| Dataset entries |

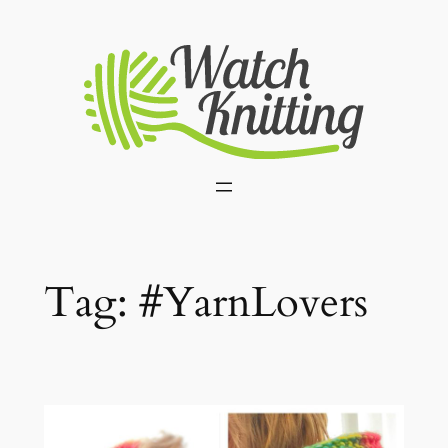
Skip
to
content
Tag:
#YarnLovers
---
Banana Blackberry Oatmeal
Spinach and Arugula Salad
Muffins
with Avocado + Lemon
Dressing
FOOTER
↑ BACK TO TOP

| What to produce |
Please write out, exactly as they appear above, only the lines in the stretch from the line with "Spinach and Arugula Salad" through the line with "BACK TO TOP".

| Response to the task |
Spinach and Arugula Salad
Muffins
with Avocado + Lemon
Dressing
FOOTER
↑ BACK TO TOP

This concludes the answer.